Thinking back on the number of tracks where members of the band chatter in what sounds like gravelly scat syllables over mellow bass and melodica melodies, I have to wonder if those guys were taking a cue from Cherry's Organic Music album, which was originally released in 1973. It too moves all over the place, although with much less brevity than RR+P would display a decade later. And even when the music wanders away from its direction, the inspiration still carries it.

Long before "world music" became a catch-all phrase forWestern music that incoporated non-Western influences (usually sanitizing it by playing it slickly over 4/4), it could have been defined more by a desire to just play different kinds of music at different times. Rather than putting everything together, Cherry seemed more interested in exploring music of different countries. With that sense of experimentation comes a certain excitement with these recordings.

Cherry had recorded a duet with drummer Ed Blackwell in 1969 called MU which has been considered his watershed moment. Organic Music went all out, with four sides of music, much of recorded outside the confines of the studio, when Cherry was being his inquisitive self. The illustrated cover (the front and back are reproduced at the top of this review since they make one big picture) goes along with this, and it also recalls some ESP albums from a few years prior.

The 12-minute "North Brazilian Ceremonial Hymn" gets the album off to a challenging start. It contains interesting elements though, not the least of which is the time of the recording - 6 a.m. in the morning - and the combination of adults and children chanting over a drone, including a crying baby in the final minutes. Like the new liner notes suggest, the piece sounds like a cross between a Delta blues moan and a Buddhist mantra thanks to the stringed instruments that occasionally punctuate the chant.

Side Two of the original album was taken up by the two-part "Relativity Suite," basically two different grooves created by African and Indian instruments that Cherry uses for vocalizing and chanting. Sometimes he seems to search for inspiration, but he also lays out his philosophy in Part 1, the desire not to be in tune with time or a slave to time to attempt to catch time but "to flow with time. This is the organic way. This is the way of the organic society."  Along with that guidance, the group sustains momentum in the way that the instruments create different rhythms and textures beneath him and his whoops and wails.

The third quarter of the album was recorded in a geodesic dome that was built behind the Museum of Modern Art in Stockholm. There's a little more of Cherry the jazz musician in this part, which includes a brief Terry Riley piece, an impromptu version of "The Creator Has a Master Plan" (with Cherry on piano and vocals) and a piece named for the museum's installation, "Utopia & Visions," which recalls Alice Coltrane's flowing music. The sound quality of these tracks is on the lo-fi side but the music, driven hard by drummer Okay Temiz, is not. The same can be said for two tracks that come from Cherry's brief time teaching at the Bollnas Folk high school.
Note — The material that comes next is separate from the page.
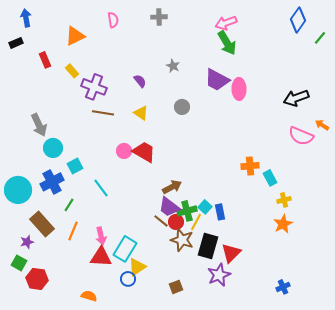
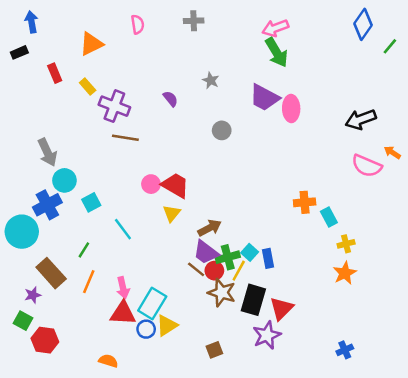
yellow triangle: (141, 113) -> (172, 213), moved, turned 35
blue cross: (52, 182) -> (47, 205), moved
blue circle: (128, 279) -> (146, 329), moved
This raw but compelling performance puts Cherry and Temiz together with 50 teenage musicians which tackle Terry Riley and Dollar Brand works.

Sure Organic Music is a bit repetitive and underdeveloped, but that's part of its charm. This is the sound of discoveries being made while tapes just happened to be rolling. This reissue is available both on disc and double-album. Seeing the handwritten credits in a full-size gatefold probably drives home the feeling of the album. But the disc also has a deluxe booklet with new and original liner notes.